As incidents have increased, more states have begun mandating that Asian American history be taught in kindergarten through 12th grade. In 2021, Illinois became the very first state with the Teaching Equitable Asian American Community History Act. After Gov. J.B. Pritzker signed it into law, coalitions, such as Make Us Visible Connecticut and Make Us Visible New Jersey, successfully launched campaigns pushing for legislation in their states.

Educators and advocates say the current teaching mandates are underfunded. In Rhode Island, the law outlined a September 2023 rollout, “however, it provided no funding for the curriculum and left school districts to fend for themselves,” says Jeannie Salomon, founder and director of the Cultural Society for Entrepreneurship, Bilingualism, Resources and Inspirations, which is leading Rhode Island’s local efforts to teach AAPI history.

The University of Connecticut’s Asian and Asian American Studies Institute partnered with The Asian American Foundation to develop a state model curriculum for their state’s implementation of AAPI history in 2025. 

“Foundations cannot do this work in perpetuity,” says the foundation’s education officer Terry Park. “We need federal and state governments to commit the necessary funding and other forms of support to ensure these mandates are fully implemented.”

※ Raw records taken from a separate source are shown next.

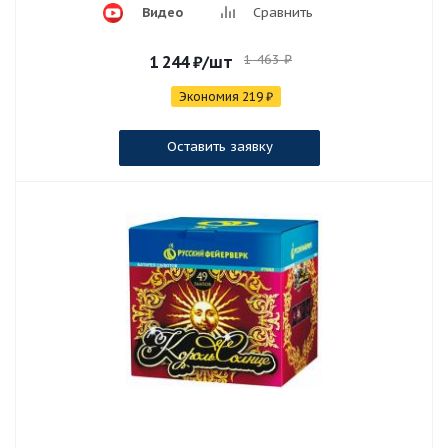
Видео
Сравнить
1 463
₽
1 244
₽
/шт
Экономия
219
₽
Оставить заявку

New lessons for a new school year

As schools reopen, teachers say that connecting students with the AAPI community should be woven into subjects other than history and extend beyond the classroom.

Ms. Gatmaitan will be teaching sixth grade social studies and life sciences this fall. She plans to connect her lessons to the contributions of AAPI scientists. “I’m looking forward to seeing young people realize that their peers come from a rich heritage and that we can celebrate that together,” she says.

In the past, after hearing from parents that their children had never had a teacher who looked like them, Ms. Gatmaitan started bringing in fairy tales from Asian perspectives for her students in third grade – like Cinderella’s rags-to-riches story, but told through the lens of Hmong, Chinese, or Korean families. 

Ms. Buffi hopes to deepen her ties with local AAPI community groups by planning field trips to cultural centers, such as a Sikh art gallery, and inviting more speakers into her classroom. 

“This is what we do,” she says. “We are here to help our students grow.”